Preliminary evidence to the development of chemistry students’ STSs over a summer URE was obtained from changes in PURE test performance as rubric scoring for each item was aligned to mapped levels of proficiency. Differences in student pre- and posttest performance varied by target skill focus as reported above. For performance-based assessments, differentiation in answer quality is essential to ensuring task and scoring criteria validity and reliability (Linn et al., 1991). Further, subtle differences were quantitatively and qualitatively observed in student data, which supports the utility of the PURE instrument to document individual changes in skills over time.
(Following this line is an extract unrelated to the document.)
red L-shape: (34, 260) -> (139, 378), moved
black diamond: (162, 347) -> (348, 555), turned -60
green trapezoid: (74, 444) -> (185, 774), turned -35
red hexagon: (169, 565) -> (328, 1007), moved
Longitudinal analysis of students’ baseline and post-URE responses revealed the idiosyncratic nature of skill development, and that, on average, students made individual improvements in ∼8 of the 11 possible measured target skills. These results align with the broad outcomes commonly outlined in prior literature examining URE skill contributions using self-report data (as reviewed in Laursen et al., 2010), and extends current knowledge by providing direct evidence of participant learning progressions. It should be noted that a smaller, but noteworthy, group of students per item (4% to 21%) scored lower on the posttest than the pretest. As it is unlikely that students “lost” knowledge during the 8 to 10 week URE period, we believe it is reasonable to assume that these results may reflect random effects such as a lack of task attentiveness or test fatigue. Though, in the case of a subset of student responses, participants appeared to “over-transfer” newly acquired knowledge (e.g., technical practices) by attempting to apply or “fit” it to situations where it may not be appropriate. This notable discrepancy suggests that these students may not fully grasp this new knowledge – in particular, understanding the techniques they used in their research. As individual changes are not published for comparable instruments (e.g., Stein et al., 2007), it is recommended that future research and (particularly) faculty assessment of their students using PBAs attends to these infrequent “losses” in student performance as they may lend insight relevant to identifying important gaps in student knowledge that may be obscured in group-level analysis and can be used to improve student learning.
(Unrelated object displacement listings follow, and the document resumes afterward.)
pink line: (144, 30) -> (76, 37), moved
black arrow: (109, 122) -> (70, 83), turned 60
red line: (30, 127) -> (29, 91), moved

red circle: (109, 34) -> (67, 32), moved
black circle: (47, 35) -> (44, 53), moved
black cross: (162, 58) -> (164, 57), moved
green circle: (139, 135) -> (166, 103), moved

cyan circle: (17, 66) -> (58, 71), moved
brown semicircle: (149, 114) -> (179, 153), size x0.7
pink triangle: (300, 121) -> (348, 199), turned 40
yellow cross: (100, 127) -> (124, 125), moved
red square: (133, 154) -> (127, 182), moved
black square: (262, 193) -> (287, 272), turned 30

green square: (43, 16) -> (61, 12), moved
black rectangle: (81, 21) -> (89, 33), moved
In assessing the potential effects of URE participation on the development of students’ EPS and QL skills using the pilot PURE instrument, students demonstrated significant improvement over the course of the URE on the test overall (p < 0.001) and 10 of the 11 target skills (p <0.05) after controlling for multiple comparison effects. Target skill areas where significant gains were noted included: understand research design, understand research techniques, understand how research design may influence scientific findings, troubleshoot technical issues in data collection, represent data in a visual form, interpret visual data representations, understand basic stats, evaluate evidence and critique experimental designs, identify additional information needed to evaluate a hypothesis/interpretation, and provide alternative explanations for results that have many causes (Tables 3–5). Examination of effect sizes revealed that gains in these target skill areas were medium to high in magnitude for the URE participants (d = 0.47 to 1.17). In contrast, the one area that students did not demonstrate significant gains between pre- and posttest administration was understanding how to search for literature in the field. This may either reflect that students’ abilities in this area did not improve over the URE or that the target skill was measured using a single item focused on identifying specific databases to obtain information and not the process by which students would use to seek out relevant literature. This item will be refined in future iterations of the PURE instrument to gain a better resolution to the cognitive processes (or steps) students use in seeking out information. While restraint should be used in making substantial claims. The overall patterns in individual performance demonstrated that students made gains in the targeted EPS and QL skills over their respective research experience. In sum, these early findings suggest that URE participation assisted the development of students’ scientific thinking skills as measured by the PURE instrument.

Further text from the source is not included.